Do you think if I drink bleach they will let me leave work?
no you're not listening to me HE WANTED TO BRAID MY HAIR
my grandma just put on bowling shoes, to play wii bowling.
Yo dude either Brian has herpes or he was jerking off to Web MD 'cause I just walked in on him
Restaurants Roasting People Who Gave Them Negative Yelp Reviews (25 Pics)
I'm not sure, but I think she had a tampon in when we fucked
To be honest I don't know what's worse, the fact that I interupted their shower sex or the fact that I was so drunk I used the adjoining stall anyway
You'd be proud of me. They tried to give me bread to sober up, but I told them no, im on a diet.
The cops caught them pow wowing in the teepee at the entrance of the golf course at 5 am. But were still missing someone.
It's okay though. My mom didn't believe that they were mine cuz they were magnums. Having a surprisingly large penis ftw
Woman Posts Harassing DMs From Creep Online, Now He’s Upset Because People Told His Mom
Most of the bar is playing trivia I'm playing destroy a relationship in twenty questions
I most definitely just found a video on my phone that I accidentally took... You can't see anything and all you can hear is me talking about how good your water was... And then I fed it to you... And used the word "eloquent" to describe it.
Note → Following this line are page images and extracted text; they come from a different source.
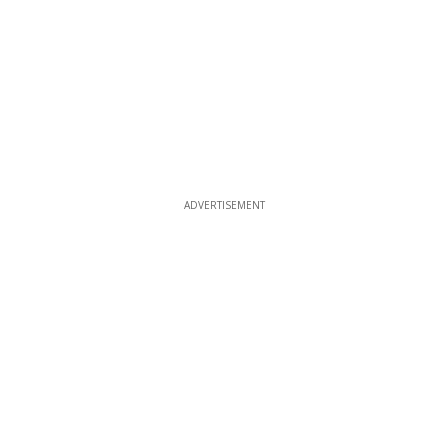
ADVERTISEMENT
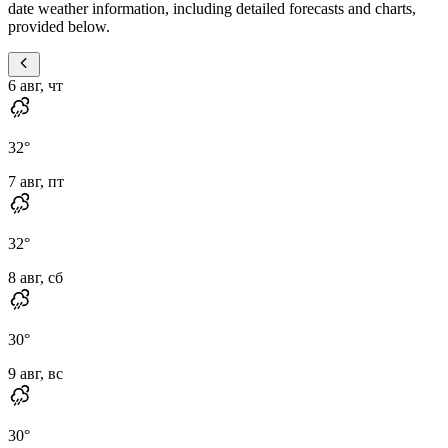
date weather information, including detailed forecasts and charts,
provided below.
6 авг, чт
32
°
7 авг, пт
32
°
8 авг, сб
30
°
9 авг, вс
30
°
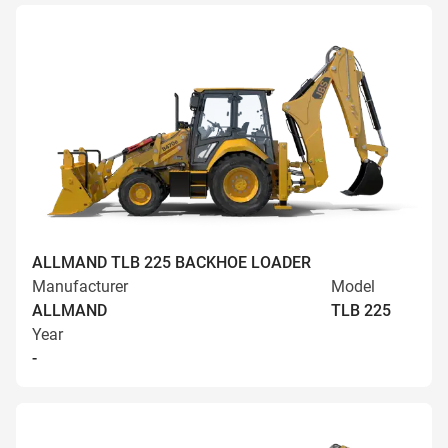
ALLMAND TLB 225 BACKHOE LOADER
Manufacturer
Model
ALLMAND
TLB 225
Year
-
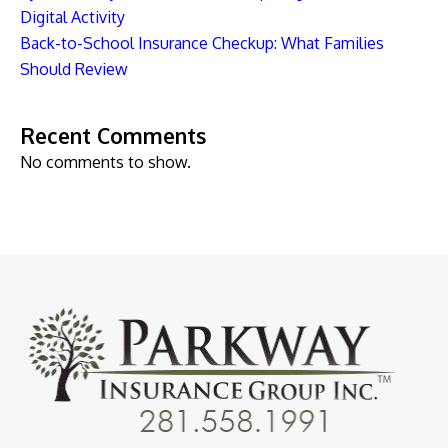
Digital Activity
Back-to-School Insurance Checkup: What Families
Should Review
Recent Comments
No comments to show.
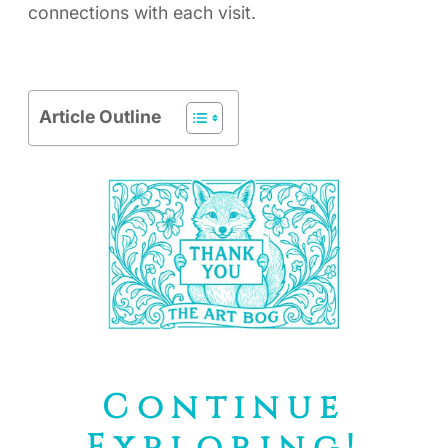
connections with each visit.
Article Outline
Continue
Exploring!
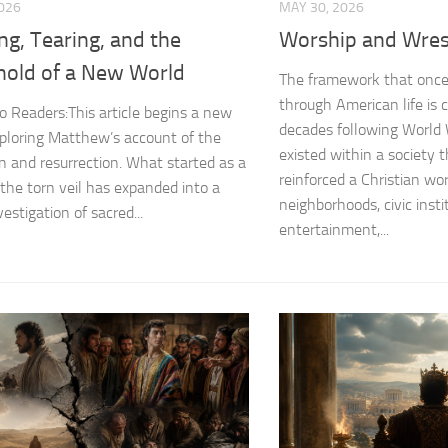
2026
MAY 30, 2026
ing, Tearing, and the
Worship and Wres
hold of a New World
The framework that once 
through American life is c
o Readers:This article begins a new
decades following World 
xploring Matthew’s account of the
existed within a society t
ion and resurrection. What started as a
reinforced a Christian wo
 the torn veil has expanded into a
neighborhoods, civic insti
vestigation of sacred...
entertainment,...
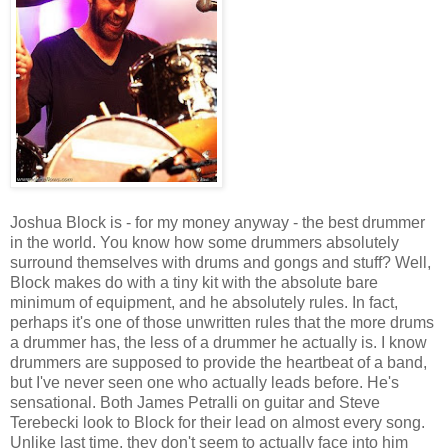
Joshua Block is - for my money anyway - the best drummer
in the world. You know how some drummers absolutely
surround themselves with drums and gongs and stuff? Well,
Block makes do with a tiny kit with the absolute bare
minimum of equipment, and he absolutely rules. In fact,
perhaps it's one of those unwritten rules that the more drums
a drummer has, the less of a drummer he actually is. I know
drummers are supposed to provide the heartbeat of a band,
but I've never seen one who actually leads before. He's
sensational. Both James Petralli on guitar and Steve
Terebecki look to Block for their lead on almost every song.
Unlike last time, they don't seem to actually face into him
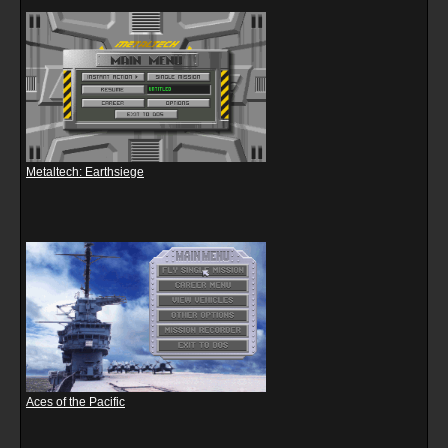
Metaltech: Earthsiege
Aces of the Pacific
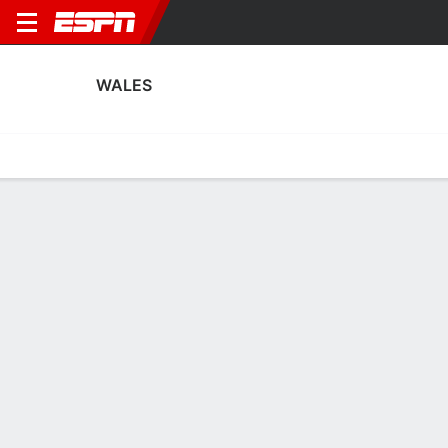
WALES
Home
Fixtures
Results
Squad
Statistics
Table
Video
Fixtures
1st in FIFA Women's World Cup Qualifying - UEFA
2
2
6
1
4
0
FT
FT
FT
CZE
WAL
WAL
MNE
WAL
WWCQ - UEFA
WWCQ - UEFA
WWCQ - UEFA
WALES
SOCCER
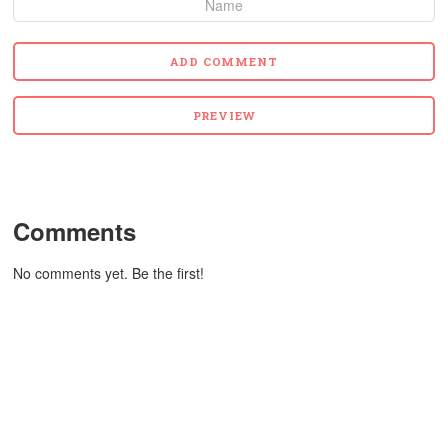
Comments
No comments yet. Be the first!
Go forth my little lesbian, get your gayme on
I ate mushroom chocolates & went to the botanical gardens for Christmas. HAPPY FUCKING HOLIDAYS
She texted me this morning asking why all of her house pillows were inside her mini-van.
So thats where i built my buckingham palace
Just got drunk at the Cheesecake Factory again. Made me think of you.
That's the nicest thing anyone's ever said to me.